Skipping to the end, here are the commands I can run on my iMac to launch Octave and display a parallel coordinate plot from these examples. I'll explain the setup details in the sections that follow.

open -a XQuartz

$ xhost + $(docker-machine ip)

$ ip=$(ifconfig vnic0 | grep inet | awk '$1=="inet" {print $2}')

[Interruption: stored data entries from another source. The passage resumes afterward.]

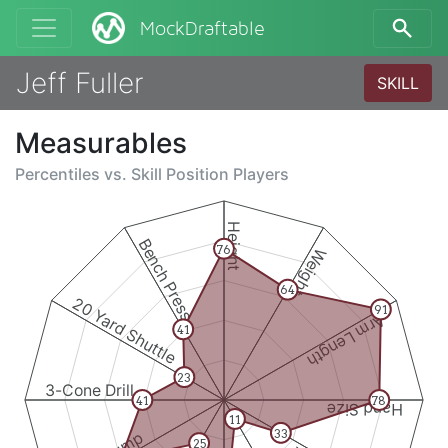
MockDraftable
Jeff Fuller
SKILL
Measurables
Percentiles vs.
Skill Position Players
Height
Bench Press
76
Weight
64
20 Yard Shuttle
91
Arm Length
41
23
3-Cone Drill
41
78
Hand Size
11
33
25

$ git clone https://github.com/VictoriaLynn/plotting-examples.git

$ docker run --rm -t -e DISPLAY=$ip:0 -v $PWD/plotting-examples:/scripts/plotting-examples epflsti/octave-x11-novnc-docker:latest octave

>> cd /scripts/plotting-examples/parallel_coordinate

>> parallel_coordinate


Docker Machine

Before you can run `docker`, you need to create a virtual machine that will host docker. The easiest way to setup the VM is to install Docker Toolbox and use `docker-machine`. Docker Toolbox comes with VirtualBox, but it also supports many other drivers. I have Parallels Desktop Pro, so I installed the driver for it. I removed the default VM setup for VirtualBox and replaced it with a beefier VM. The 50 GB is just the limit I set for the expanding disk. It doesn't allocate the space upfront.

$ docker-machine rm default

$ docker-machine create --driver=parallels --parallels-cpu-count 2 --parallels-memory 2048 --parallels-disk-size 51200 default

$ docker-machine ls



Now that the VM is created, you set environment variables so that `docker` knows to use it as its host. Running `docker-machine env default` will print the env vars that need to be set as well as how to set them for your environment. On OS X, the command to set them is simply `eval $(docker-machine env default)`. After that is set, we can check our setup by running `docker info`.

$ docker-machine env default

$ eval $(docker-machine env default)

$ docker info



X11 Display Server: XQuartz

The usual X11 display server to use on a Mac is XQuartz. You can download the installer from their website or install it with Homebrew by doing `brew cask install xquartz`. When `octave` is started, it will use the `DISPLAY` environment variable to send the GUI windows to that display server. We want it to send the windows to XQuartz, so we need to allow connections to XQuartz from network clients, allow connection to XQuartz from the docker VM, and determine the IP address of the host.

In XQuartz preferences, select the second checkbox of `Allow connection from network clients. This makes it so that it listens on TCP port 6000. That is the TCP port for display port 0, just like TCP port 6001 is for display port 1, and so on. You can see that it is listening on that port by running `lsof -i :6000`.





You use `xhost` to allow connection from other IPs. By default nothing is enabled, and you can enable everything with `xhost +`, but to enable just the IP for the default VM, we can do `xhost + $(docker-machine ip)`.





To determine the IP address I used a Parallels utility `prlsrvctl` to determine that the `vnic0` network interface that was being used and then did a little shell scripting to get just the IP address.


Run Octave via Docker

$ docker run --rm -t -e DISPLAY=$ip:0 -v $PWD/plotting-examples:/scripts/plotting-examples epflsti/octave-x11-novnc-docker:latest octave

`--rm` is passed in so that the new container is removed after each run. Every run of docker will create a new container otherwise.

`-t` means to allocate a pseudo-TTY. The output from the running Octave will be displayed in Terminal. Octave wouldn't start without this.

`-e DISPLAY=$ip:0` The environment variable `DISPLAY` is set to the host IP address and display port 0 or TCP port 6000.

`-v $PWD/plotting-examples:/scripts/plotting-examples` mounts a directory from the host computer to the mount point in the running docker image so that it accessible from Octave. Multiple volumes can be mounted.

`epflsti/octave-x11-novnc-docker:latest` specifies the docker image to get. Since no docker repository is specified, it default to pulling the image from the Docker Hub here.

`octave` is the command to run in the docker container to start Octave.